We went to the Robinsons farm today, and Ms. Robinson influenced me to write all these interesting facts you’re about to read about bees. (I’ll get to the bird part later)
Overarching theme: The bees are not individuals but one individual. The colony is an organism, and each bee is a cell in the system.
The queen bee can decide which kind of offspring she wants to have- a drone or a worker bee. A drone is a male bee, and their main function in the system is to reproduce with queen bees (not their mother though, because incest would not lead to a healthy, sustainable colony) The worker bees are female, and they do the busy work. They go out and pollenate, they tend to the hive, they take care of the offspring, and so on.
The breeding season starts after winter solstice and ends around autumn equinox. During this, the queen bee will go on mating flights, where she flies out of the hive to mate. The drones will be out in swarms when this happens, and about twenty will mate with the queen. Twenty is a healthy number for her to mate with- less would put her at danger of not having a diverse/ sustainable hive.
The queen lays her eggs in the hexagonal holes in the comb in the hive. The holes come in various sizes; they are bigger for the eggs, and smaller for holding pollen and nectar.
The structure of the honeycomb has always blown my mind. I had always been in awe simply because of the perfect hexagons that they make, but I learned today that they vary in sizes for different purposes (as I had just said) and that they are tilted upwards slightly so that the eggs or nectar would fall out. How amazing is that?
What’s interesting is that at the end of the breeding season, around autumn equinox, the worker bees kick out the drones in preparation for the winter. Since breeding season is over, there is no need to keep the drones around during the winter. They would just take up space and eat the honey that the workers need to keep warm and survive the winter.

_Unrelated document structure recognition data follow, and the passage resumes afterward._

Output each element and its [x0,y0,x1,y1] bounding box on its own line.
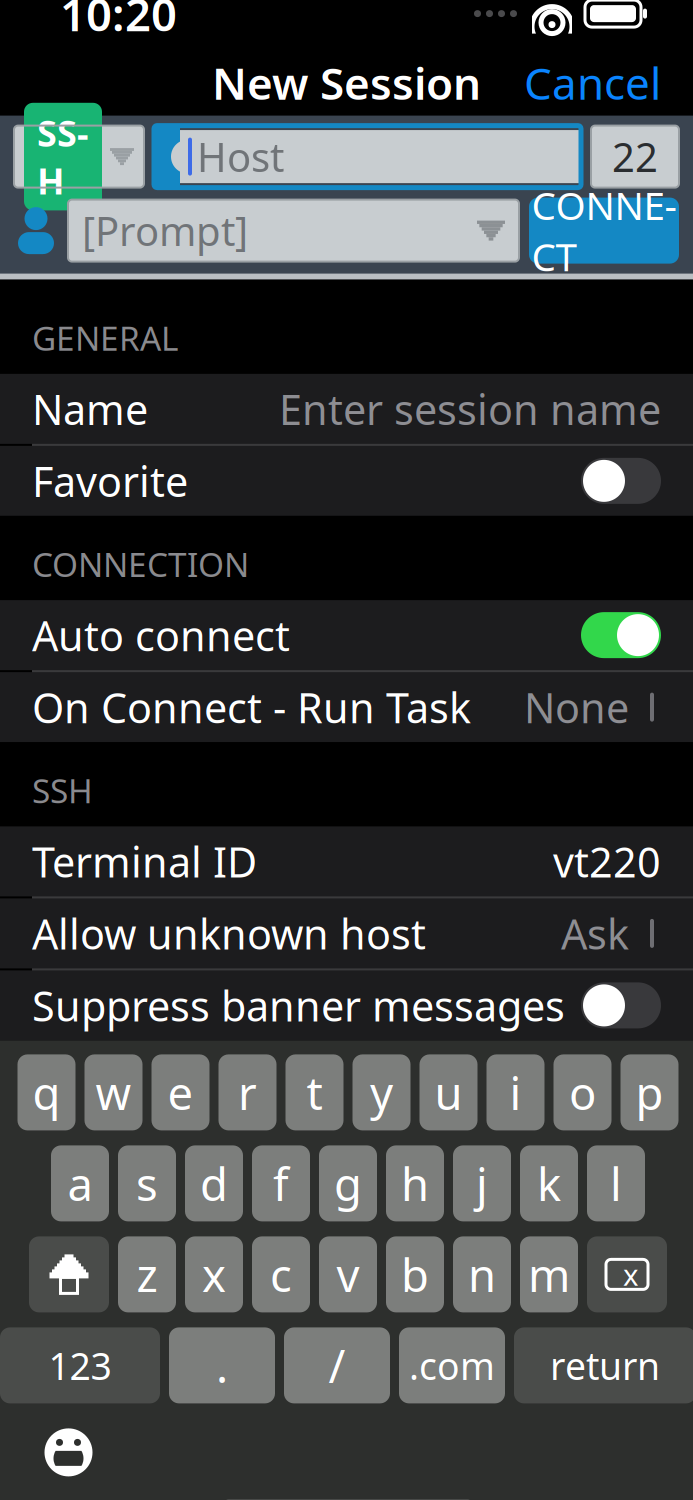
button[interactable]: e [152,1054,210,1130]
button[interactable]: User [14,202,58,260]
staticText: d [200,1153,228,1214]
button[interactable]: g [319,1145,377,1221]
staticText: p [636,1062,664,1122]
staticText: 10:20 [60,0,177,44]
staticText: CONNECTION [32,542,249,586]
staticText: GENERAL [32,316,178,360]
button[interactable]: Emoji keyboard [22,1417,116,1487]
button[interactable]: v [319,1236,377,1312]
button[interactable]: Port 22 [591,126,679,188]
button[interactable]: Cancel [508,43,677,122]
button[interactable]: n [453,1236,511,1312]
button[interactable]: z [118,1236,176,1312]
button[interactable]: f [252,1145,310,1221]
button[interactable]: . [169,1327,275,1403]
staticText: return [550,1341,660,1390]
button[interactable]: x [185,1236,243,1312]
staticText: a [68,1153,92,1214]
staticText: None [524,680,629,735]
button[interactable]: j [453,1145,511,1221]
button[interactable]: / [284,1327,390,1403]
staticText: On Connect - Run Task [32,680,471,735]
button[interactable]: t [286,1054,344,1130]
button[interactable]: w [84,1054,142,1130]
staticText: .com [409,1341,495,1390]
button[interactable]: Protocol SSH [14,126,144,188]
staticText: m [528,1244,570,1304]
staticText: q [32,1062,60,1122]
staticText: i [510,1062,522,1122]
staticText: 22 [612,130,658,183]
button[interactable]: i [486,1054,544,1130]
staticText: z [136,1244,158,1304]
staticText: New Session [212,53,481,112]
button[interactable]: d [185,1145,243,1221]
button[interactable]: b [386,1236,444,1312]
button[interactable]: Shift [29,1236,109,1312]
button[interactable]: y [352,1054,410,1130]
staticText: Favorite [32,453,188,508]
staticText: Auto connect [32,608,290,663]
staticText: Suppress banner messages [32,978,565,1033]
button[interactable]: m [520,1236,578,1312]
button[interactable]: 123 [0,1327,160,1403]
staticText: c [270,1244,292,1304]
staticText: [Prompt] [82,204,248,257]
button[interactable]: Delete [587,1236,667,1312]
button[interactable]: l [587,1145,645,1221]
staticText: Cancel [524,53,661,112]
staticText: n [468,1244,496,1304]
staticText: Name [32,381,148,436]
staticText: Allow unknown host [32,906,426,961]
staticText: x [623,1255,639,1294]
button[interactable]: Prompt [68,200,519,262]
button[interactable]: return [514,1327,693,1403]
staticText: Enter session name [279,381,661,436]
staticText: k [537,1153,561,1214]
staticText: SSH [32,768,93,812]
staticText: Terminal ID [32,834,257,889]
staticText: b [401,1244,429,1304]
button[interactable]: Favorite [0,446,693,516]
button[interactable]: Name [0,374,693,444]
button[interactable]: k [520,1145,578,1221]
staticText: w [96,1062,132,1122]
staticText: l [610,1153,622,1214]
button[interactable]: Suppress banner messages [0,970,693,1040]
staticText: x [202,1244,226,1304]
button[interactable]: Allow unknown host [0,898,693,968]
staticText: r [238,1062,257,1122]
button[interactable]: s [118,1145,176,1221]
button[interactable]: Terminal ID [0,826,693,896]
staticText: o [569,1062,596,1122]
staticText: vt220 [553,834,661,889]
button[interactable]: r [218,1054,276,1130]
staticText: SSH [37,109,89,204]
staticText: CONNECT [532,179,676,282]
button[interactable]: Host [154,126,581,188]
button[interactable]: p [620,1054,678,1130]
staticText: 123 [48,1341,112,1390]
staticText: j [476,1153,488,1214]
button[interactable]: .com [399,1327,505,1403]
staticText: s [136,1153,158,1214]
staticText: v [336,1244,360,1304]
staticText: . [216,1335,228,1396]
button[interactable]: Auto connect [0,600,693,670]
button[interactable]: On Connect - Run Task [0,672,693,742]
button[interactable]: CONNECT [529,198,679,264]
staticText: / [328,1335,346,1396]
staticText: u [434,1062,462,1122]
staticText: h [401,1153,429,1214]
button[interactable]: o [554,1054,612,1130]
button[interactable]: u [420,1054,478,1130]
button[interactable]: a [51,1145,109,1221]
staticText: e [168,1062,194,1122]
staticText: y [370,1062,393,1122]
staticText: f [273,1153,289,1214]
button[interactable]: h [386,1145,444,1221]
staticText: Ask [561,906,629,961]
button[interactable]: q [18,1054,76,1130]
staticText: g [334,1153,362,1214]
button[interactable]: c [252,1236,310,1312]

So one day the workers will all line up outside of the hive, and literally drag the drones out of the hive (I can just picture the female bees pulling the desperate drones out of the hive…what a funny image) Basically drone access to the hive will be denied, and they will end up dying.
In terms of reproducing, the colony as an entire organism still applies. If they have a healthy colony, approximately a third of the workers and the queen will swarm and leave the nest. They find a tree or a bush or something as a temporary home where they all bundle together (looks like a basketball, according to Ms. Robinson) and huddle there while some scouts are sent out to search for a suitable place for a new hive. This is how the organism reproduces.

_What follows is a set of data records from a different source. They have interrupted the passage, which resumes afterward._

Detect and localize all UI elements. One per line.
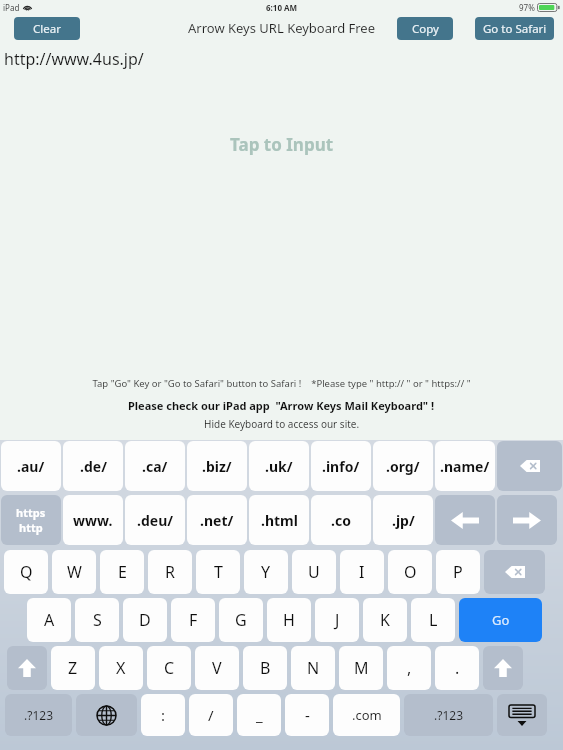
staticText: Arrow Keys URL Keyboard Free [188,19,376,37]
button[interactable]: I [340,550,384,594]
staticText: .jp/ [392,511,415,530]
button[interactable]: www. [63,495,123,545]
staticText: .de/ [80,457,107,476]
button[interactable]: Go to Safari [475,17,554,40]
button[interactable]: .net/ [187,495,247,545]
staticText: .?123 [434,707,464,723]
button[interactable]: .com [333,694,400,736]
button[interactable]: Backspace [497,441,562,491]
staticText: .deu/ [137,511,174,530]
staticText: U [308,561,320,583]
staticText: P [453,561,463,583]
button[interactable]: Move cursor right [497,495,557,545]
button[interactable]: L [411,598,455,642]
button[interactable]: http://www.4us.jp/ [4,48,144,70]
button[interactable]: .?123 [404,694,493,736]
button[interactable]: . [435,646,479,690]
button[interactable]: V [195,646,239,690]
button[interactable]: N [291,646,335,690]
button[interactable]: P [436,550,480,594]
button[interactable]: W [52,550,96,594]
button[interactable]: .ca/ [125,441,185,491]
button[interactable]: Hide keyboard [497,694,547,736]
staticText: https [16,505,46,520]
staticText: .name/ [440,457,490,476]
staticText: S [93,609,102,631]
button[interactable]: .jp/ [373,495,433,545]
button[interactable]: , [387,646,431,690]
button[interactable]: X [99,646,143,690]
staticText: .html [261,511,298,530]
button[interactable]: .name/ [435,441,495,491]
button[interactable]: .?123 [5,694,72,736]
button[interactable]: .deu/ [125,495,185,545]
button[interactable]: Backspace [484,550,545,594]
staticText: .?123 [24,707,54,723]
button[interactable]: O [388,550,432,594]
staticText: Tap "Go" Key or "Go to Safari" button to… [92,377,471,390]
button[interactable]: G [219,598,263,642]
staticText: W [67,561,82,583]
staticText: / [208,705,214,725]
button[interactable]: .info/ [311,441,371,491]
staticText: C [164,657,175,679]
button[interactable]: / [189,694,233,736]
button[interactable]: .biz/ [187,441,247,491]
staticText: Q [20,561,33,583]
staticText: www. [73,511,113,530]
staticText: .uk/ [265,457,293,476]
button[interactable]: Z [51,646,95,690]
staticText: . [455,657,460,679]
button[interactable]: Toggle https or http [1,495,61,545]
button[interactable]: Clear [14,17,80,40]
button[interactable]: E [100,550,144,594]
button[interactable]: T [196,550,240,594]
button[interactable]: .org/ [373,441,433,491]
staticText: X [116,657,126,679]
button[interactable]: Shift [483,646,523,690]
button[interactable]: B [243,646,287,690]
staticText: F [189,609,198,631]
button[interactable]: _ [237,694,281,736]
staticText: Go [492,611,510,629]
staticText: J [335,609,340,631]
button[interactable]: Copy [397,17,453,40]
button[interactable]: Y [244,550,288,594]
button[interactable]: : [141,694,185,736]
button[interactable]: .uk/ [249,441,309,491]
button[interactable]: U [292,550,336,594]
button[interactable]: .de/ [63,441,123,491]
staticText: N [307,657,320,679]
staticText: K [380,609,390,631]
staticText: .net/ [200,511,234,530]
staticText: .info/ [322,457,360,476]
button[interactable]: F [171,598,215,642]
button[interactable]: C [147,646,191,690]
button[interactable]: Shift [7,646,47,690]
button[interactable]: J [315,598,359,642]
button[interactable]: Go [459,598,542,642]
button[interactable]: H [267,598,311,642]
staticText: : [161,705,166,725]
button[interactable]: Q [4,550,48,594]
button[interactable]: .html [249,495,309,545]
button[interactable]: K [363,598,407,642]
button[interactable]: .au/ [1,441,61,491]
button[interactable]: R [148,550,192,594]
staticText: V [212,657,222,679]
button[interactable]: S [75,598,119,642]
button[interactable]: A [27,598,71,642]
button[interactable]: D [123,598,167,642]
button[interactable]: Switch keyboard [76,694,137,736]
button[interactable]: M [339,646,383,690]
staticText: .co [331,511,351,530]
staticText: G [235,609,247,631]
staticText: Please check our iPad app "Arrow Keys Ma… [128,398,435,413]
staticText: T [214,561,223,583]
staticText: .com [352,706,382,724]
button[interactable]: .co [311,495,371,545]
button[interactable]: Tap to Input [0,76,563,377]
button[interactable]: Move cursor left [435,495,495,545]
staticText: Copy [412,21,439,37]
button[interactable]: - [285,694,329,736]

What about the old hive? They don’t have a queen anymore!
Actually, new queens will be raised. The larvae produced by the old queen can be specially treated (in all honestly, I don’t remember with what. Some sort of nutrient-rich gel that the bees make) But whatever they feed the larvae, it makes their ovaries fully functional, unlike all of the other worker bees.

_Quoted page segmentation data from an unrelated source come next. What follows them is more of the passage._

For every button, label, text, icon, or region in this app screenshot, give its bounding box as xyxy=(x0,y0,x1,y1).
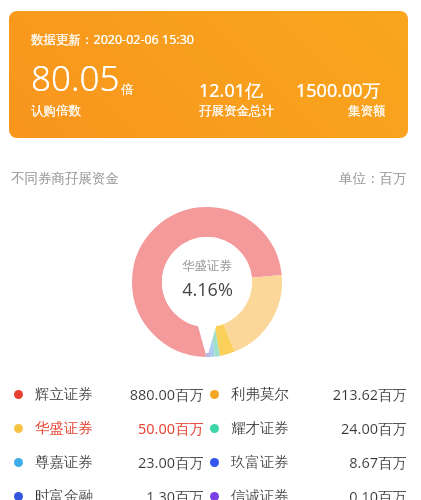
staticText: 华盛证券 xyxy=(182,258,232,274)
staticText: 尊嘉证券 xyxy=(35,453,93,471)
staticText: 玖富证券 xyxy=(231,453,289,471)
staticText: 213.62百万 xyxy=(332,384,407,404)
staticText: 利弗莫尔 xyxy=(231,385,289,403)
staticText: 24.00百万 xyxy=(340,418,407,438)
staticText: 孖展资金总计 xyxy=(199,103,274,119)
staticText: 12.01亿 xyxy=(199,78,264,103)
staticText: 信诚证券 xyxy=(231,487,289,500)
button[interactable]: 时富金融 xyxy=(14,479,204,500)
staticText: 辉立证券 xyxy=(35,385,93,403)
button[interactable]: 尊嘉证券 xyxy=(14,445,204,479)
staticText: 4.16% xyxy=(182,277,233,302)
staticText: 8.67百万 xyxy=(349,452,407,472)
staticText: 50.00百万 xyxy=(137,418,204,438)
button[interactable]: 玖富证券 xyxy=(210,445,407,479)
staticText: 时富金融 xyxy=(35,487,93,500)
button[interactable]: 孖展资金占比环形图 xyxy=(0,195,421,370)
staticText: 集资额 xyxy=(348,103,386,119)
staticText: 23.00百万 xyxy=(137,452,204,472)
button[interactable]: 数据更新：2020-02-06 15:30 xyxy=(9,11,408,138)
staticText: 数据更新：2020-02-06 15:30 xyxy=(31,31,194,48)
staticText: 0.10百万 xyxy=(349,486,407,500)
staticText: 华盛证券 xyxy=(35,419,93,437)
staticText: 880.00百万 xyxy=(129,384,204,404)
staticText: 1.30百万 xyxy=(146,486,204,500)
staticText: 倍 xyxy=(121,82,134,98)
button[interactable]: 辉立证券 xyxy=(14,377,204,411)
staticText: 认购倍数 xyxy=(31,103,81,119)
staticText: 单位：百万 xyxy=(339,170,407,187)
button[interactable]: 华盛证券 xyxy=(14,411,204,445)
staticText: 80.05 xyxy=(31,54,120,102)
staticText: 不同券商孖展资金 xyxy=(11,170,119,187)
button[interactable]: 信诚证券 xyxy=(210,479,407,500)
staticText: 1500.00万 xyxy=(296,78,381,103)
button[interactable]: 利弗莫尔 xyxy=(210,377,407,411)
staticText: 耀才证券 xyxy=(231,419,289,437)
button[interactable]: 耀才证券 xyxy=(210,411,407,445)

Isn’t that so cool?! I think that was my favorite field trip so far this term.
Just a quick note about birds- when I first got to the farm, I thought I heard a hoo-hoo from an owl, but I doubted it so j just carried on. Later, as Ms. Robinson was talking with us in the backyard, I saw a huge bird soar through the woods about two hundred meters away. I interrupted the group (I’m so distracted by birds nowadays it’s not even funny) and exclaimed that I saw an owl. Ms. Robinson, less than enthused, said I probably saw a hawk.
I know I’m not the best birder…but that wasn’t a hawk I thought. (Wow this is sounding very nerdy…just bare with me for a paragraph more)
Nonetheless, Mr. Bre confirmed my ID when we heard it hooting again. It kept hooting and hooting and it sounded so pretty! I wish I had seen the owl up close.
I also saw a red-bellied woodpecker right on the chicken coop- it had a beautiful red head- and so many other birds. I contemplated asking Ms. Robinson if i could come back sometime and bird there in the morning. I refrained from asking.
That’s it for now! Good day. Something I thought was funny was that the farm was right near my best friend’s house, and I had never really noticed it before. I felt like I was in a place I had been before because of that. It’s really a beautiful little farm.